Section 4.2., paragraph 7:
> Similarly, one can also envision that applications would be able to
> tell the IP or transport layer that the current connection in
> unsatisfactory and an exploration for a better one would be
> desirable.  This would require an inter-layer communication mechanism
> to be developed, however.  In any case, this is another issue that we
> treat as being outside the scope of pure address exploration.

  One can envision this, but it's completely unclear what
  "unsatisfactory" and "better" means in this regard. Also, the SHIM6
  mechanism selects *a* path, but doesn't attempt to select one
  according to a specific set of criteria. Not sure if this paragraph is
  helpful - remove?


Section 4.3., paragraph 5:
> Section 7 suggests default values for the timers associated with the
> exploration process.  The value Initial Probe Timeout (0.5 seconds)
> specifies the interval between initial attempts to send probes;
> Number of Initial Probes (4) specifies how many initial probes can be
> sent before the exponential backoff procedure needs to be employed.
> This process increases the time between every probe if there is no
> response.  Typically, each increase doubles the time but this
> specification does not mandate a particular increase.

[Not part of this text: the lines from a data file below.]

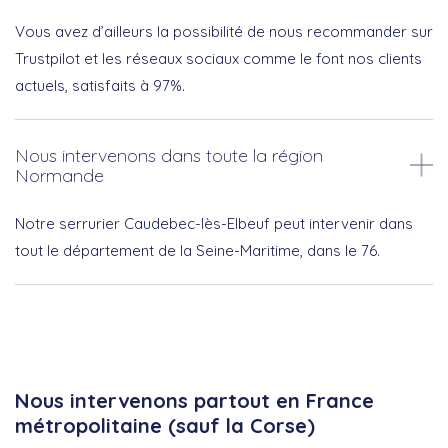
Vous avez d’ailleurs la possibilité de nous recommander sur
Trustpilot et les réseaux sociaux comme le font nos clients
actuels, satisfaits à 97%.
Nous intervenons dans toute la région
Normande
Notre serrurier Caudebec-lès-Elbeuf peut intervenir dans
tout le département de la Seine-Maritime, dans le 76.
Nous intervenons partout en France
métropolitaine (sauf la Corse)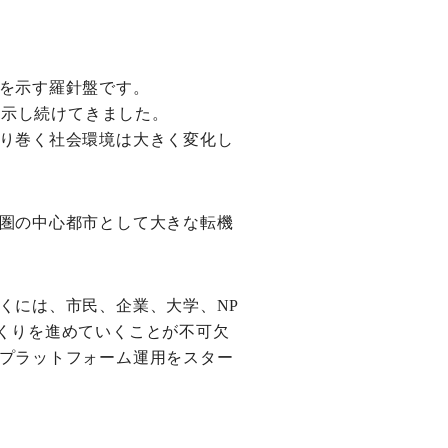
を示す羅針盤です。
を示し続けてきました。
り巻く社会環境は大きく変化し
圏の中心都市として大きな転機
くには、市民、企業、大学、NP
くりを進めていくことが不可欠
プラットフォーム運用をスター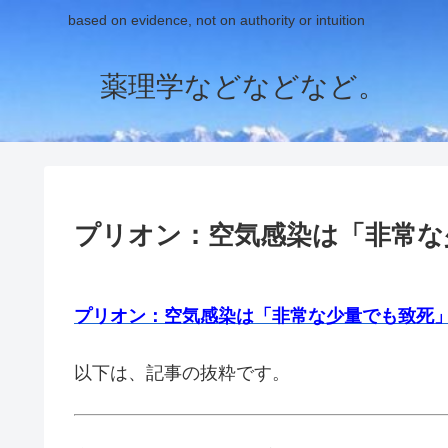
based on evidence, not on authority or intuition
薬理学などなどなど。
プリオン：空気感染は「非常な
プリオン：空気感染は「非常な少量でも致死
以下は、記事の抜粋です。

  (From Bernard's tsv-dir review.) Interactions of SHIM6 with congestion
  control.  Section 4.3 of the Failure Detection document talks about
  exploration timeout values.  Exploration can be kicked off if no
  inbound traffic is received within Send Timeout (default = 10
  seconds). The first observation is that the Send Timeout should
  probably depend on the RTO estimate, as it does in SCTP.  Otherwise we
  could have a  network with a high RTO and SHIM6 exploration could
  commence after RTO is  backed off only a few times.  This would be
  undesirable from a congestion  control point of view. The suggested
  value of the Initial Probe Timeout (500ms) is less than RTOmin and 4
  probes can be sent before initiating exponential backoff.  This seems
  like it could violate "conservation of packets".  Why doesn't
  exponential backoff begin immediately? Instead of a static default
  Initial Probe Timeout value, might it make sense to base this on RTO
  estimates?  Again, in SCTP these issues  are handled due to
  integration with the transport layer.


Section 7., paragraph 4:
> Alternate values of the Send Timeout may be selected by a host and
> communicated to the peer in the Keepalive Timeout Option.

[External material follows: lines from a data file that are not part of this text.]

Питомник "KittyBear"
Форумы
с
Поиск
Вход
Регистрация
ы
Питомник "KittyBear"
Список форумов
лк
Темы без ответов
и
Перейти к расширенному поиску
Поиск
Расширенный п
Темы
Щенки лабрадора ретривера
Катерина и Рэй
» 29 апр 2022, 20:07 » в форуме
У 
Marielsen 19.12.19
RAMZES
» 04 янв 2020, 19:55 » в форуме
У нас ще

  Guidance is needed on appropriate and inappropriate values for the
  send timeout.

It would be appropriate to include in Section 9 a recommendation that failure detections and switch-over events to a backup path be communicated via asynchronous notifications to managament systems (if available) and recorded in events logs.

I support Dan's comment on managability, but will let him hold the discuss

  From the SecDir by Steve Kent:
  >
  > This discussion does a good job of exploring the DoS concerns
  > related to use of REAP with SHIM6. However, I would like to see a
  > paragraph or two explaining why the designers of REAP chose to not
  > use a protocol like IPsec to provide security for REAP. I am not
  > saying the choice made here is bad, but rather that it would be
  > useful to capture the rationale behind the choice.
  >
  I saw a response, and there seemed to be agreement that the
  requested paragraph seems like a good thing.  Where is it?

Section 4.3 Exploration Order, first sentence of paragraph 2 is slightly mangled:

   Nodes first consult the RFC 3484 default address selection rules
   [RFC3484] Section 4 rules to determine what combinations of addresses
   are allowed from a local point of view, as this reduces the search
   space.

The address selection rules in RFC 3484 are specified in sections 5 and 6; section 4 
is "Candidate Source Addresses".  I believe deleting "Section 4 rules" following the
[RFC3484] reference is a complete fix.